The nutrient sensor OGT in PVN neurons regulates feeding

• Published in: Science (American Association for the Advancement of Science) Vol. 351; no. 6279; pp. 1293 - 1296
• Main Authors: Lagerlöf, Olof, Slocomb, Julia E., Hong, Ingie, Aponte, Yeka, Blackshaw, Seth, Hart, Gerald W., Huganir, Richard L.
• Format: Journal Article
• Language: English
• Published: United States American Association for the Advancement of Science 18.03.2016; The American Association for the Advancement of Science
• Subjects: Acetylglucosamine - metabolism; Animals; Calcium-Calmodulin-Dependent Protein Kinase Type 2 - metabolism; Eating Habits; Energy Metabolism - genetics; Energy Metabolism - physiology; Feeding Behavior - physiology; Gene Deletion; Homeostasis - genetics; Hyperphagia - genetics; Male; Mice; Mice, Inbred C57BL; Mice, Knockout; N-Acetylglucosaminyltransferases - genetics; N-Acetylglucosaminyltransferases - physiology; Neurons - enzymology; Obesity; Obesity - genetics; Paraventricular Hypothalamic Nucleus - cytology; Paraventricular Hypothalamic Nucleus - enzymology; Paraventricular Hypothalamic Nucleus - physiology; Protein Processing, Post-Translational; Satiety Response - physiology
• ISSN: 0036-8075; 1095-9203; 1095-9203
• DOI: 10.1126/science.aad5494

Maintaining energy homeostasis is crucial for the survival and health of organisms.
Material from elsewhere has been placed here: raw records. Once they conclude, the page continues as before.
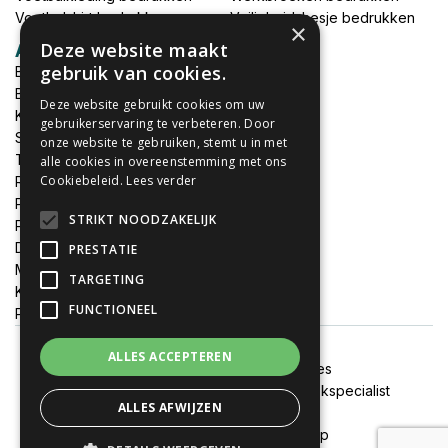
Voetbalshirt bedrukken
Veiligheidshesje bedrukken
×
Deze website maakt
Accessoires
gebruik van cookies.
Babykleding bedrukken
Broek bedrukken
Deze website gebruikt cookies om uw
Kapmantels bedrukken
gebruikerservaring te verbeteren. Door
Schort bedrukken
onze website te gebruiken, stemt u in met
Tas bedrukken
alle cookies in overeenstemming met ons
Cookiebeleid.
Lees verder
Relatieschenken
Petten bedrukken
STRIKT NOODZAKELIJK
Petten borduren
DTF print per meter
PRESTATIE
MEGADEALS
TARGETING
Keukenschort bedrukken
FUNCTIONEEL
Promotiemateriaal bedrukken
ALLES ACCEPTEREN
Algemene voorwaarden
Cookies
Onze websites:
FixJeSticker
|
Spandoekspecialist
ALLES AFWIJZEN
Alle prijzen zijn inclusief btw
© 2020 - 2026 Textieldrukshop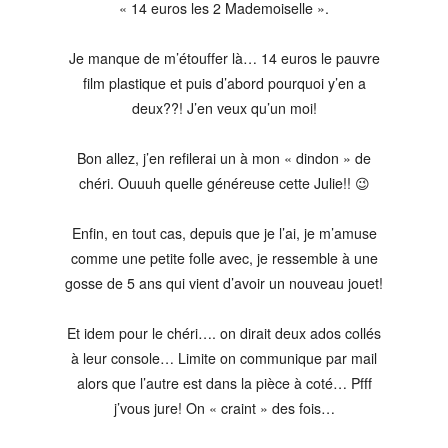
« 14 euros les 2 Mademoiselle ».
Je manque de m’étouffer là… 14 euros le pauvre
film plastique et puis d’abord pourquoi y’en a
deux??! J’en veux qu’un moi!
Bon allez, j’en refilerai un à mon « dindon » de
chéri. Ouuuh quelle généreuse cette Julie!! 😉
Enfin, en tout cas, depuis que je l’ai, je m’amuse
comme une petite folle avec, je ressemble à une
gosse de 5 ans qui vient d’avoir un nouveau jouet!
Et idem pour le chéri…. on dirait deux ados collés
à leur console… Limite on communique par mail
alors que l’autre est dans la pièce à coté… Pfff
j’vous jure! On « craint » des fois…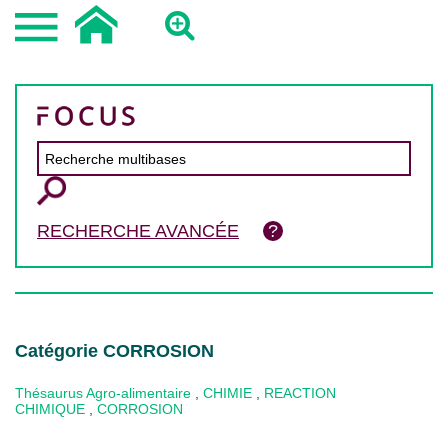
RECHERCHE AVANCÉE
Catégorie CORROSION
Thésaurus Agro-alimentaire
,
CHIMIE
,
REACTION
CHIMIQUE
,
CORROSION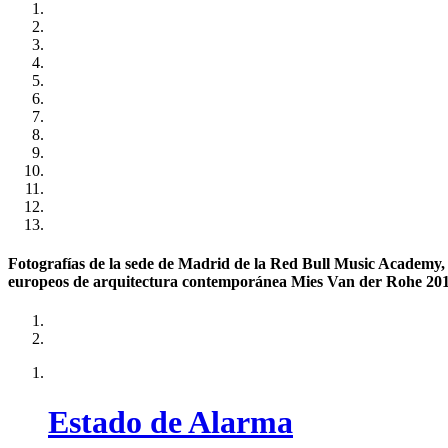
Fotografías de la sede de Madrid de la Red Bull Music Academy, 
europeos de arquitectura contemporánea Mies Van der Rohe 201
Estado de Alarma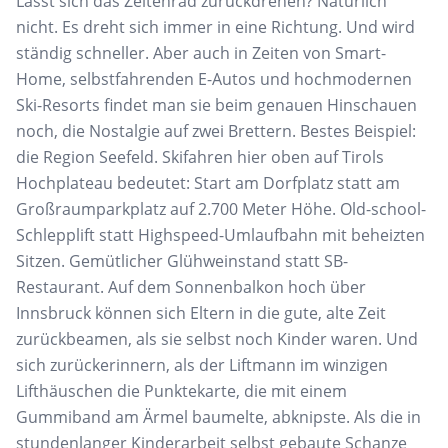
Lässt sich das Zeitenrad zurückdrehen? Natürlich
nicht. Es dreht sich immer in eine Richtung. Und wird
ständig schneller. Aber auch in Zeiten von Smart-
Home, selbstfahrenden E-Autos und hochmodernen
Ski-Resorts findet man sie beim genauen Hinschauen
noch, die Nostalgie auf zwei Brettern. Bestes Beispiel:
die Region Seefeld. Skifahren hier oben auf Tirols
Hochplateau bedeutet: Start am Dorfplatz statt am
Großraumparkplatz auf 2.700 Meter Höhe. Old-school-
Schlepplift statt Highspeed-Umlaufbahn mit beheizten
Sitzen. Gemütlicher Glühweinstand statt SB-
Restaurant. Auf dem Sonnenbalkon hoch über
Innsbruck können sich Eltern in die gute, alte Zeit
zurückbeamen, als sie selbst noch Kinder waren. Und
sich zurückerinnern, als der Liftmann im winzigen
Lifthäuschen die Punktekarte, die mit einem
Gummiband am Ärmel baumelte, abknipste. Als die in
stundenlanger Kinderarbeit selbst gebaute Schanze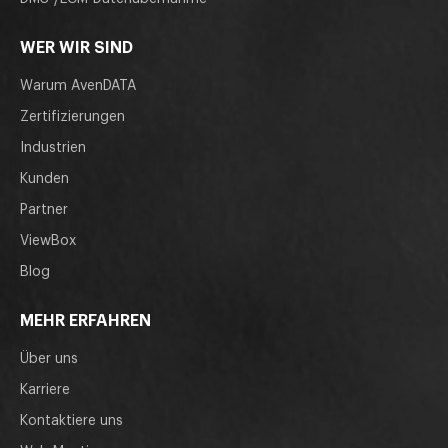
WER WIR SIND
Warum AvenDATA
Zertifizierungen
Industrien
Kunden
Partner
ViewBox
Blog
MEHR ERFAHREN
Über uns
Karriere
Kontaktiere uns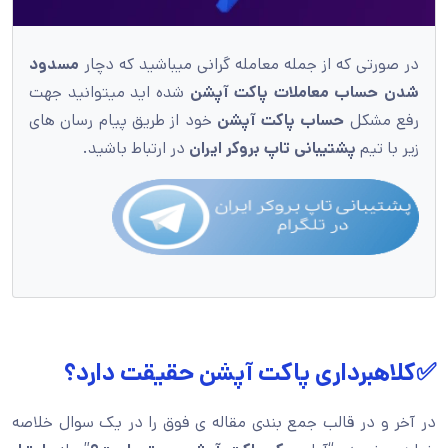
در صورتی که از جمله معامله گرانی میباشید که دچار
مسدود
شدن حساب معاملات پاکت آپشن
شده اید میتوانید جهت
رفع مشکل
حساب پاکت آپشن
خود از طریق پیام رسان های
زیر با تیم
پشتیبانی تاپ بروکر ایران
در ارتباط باشید.
✅کلاهبرداری پاکت آپشن حقیقت دارد؟
در آخر و در قالب جمع بندی مقاله ی فوق را در یک سوال خلاصه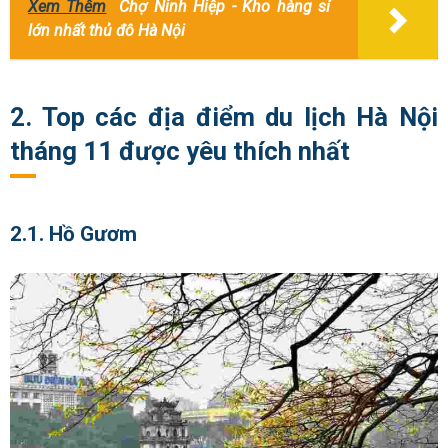
Xem Thêm
Chợ Ninh Hiệp - Kho hàng sỉ
lớn nhất thủ đô Hà Nội
2. Top các địa điểm du lịch Hà Nội
tháng 11 được yêu thích nhất
2.1. Hồ Gươm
The brain regulates feeding by responding to dietary factors and metabolic signals from peripheral organs. It is unclear how the brain interprets these signals. O-GIcNAc transferase (OGT) catalyzes the posttranslational modification of proteins by O-GIcNAc and is regulated by nutrient access. Here, we show that acute deletion of OGT from αCaMKII-positive neurons in adult mice caused obesity from overeating. The hyperphagia derived from the paraventricular nucleus (PVN) of the hypothalamus, where loss of OGT was associated with impaired satiety. These results identify O-GIcNAcylation in αCaMKII neurons of the PVN as an important molecular mechanism that regulates feeding behavior.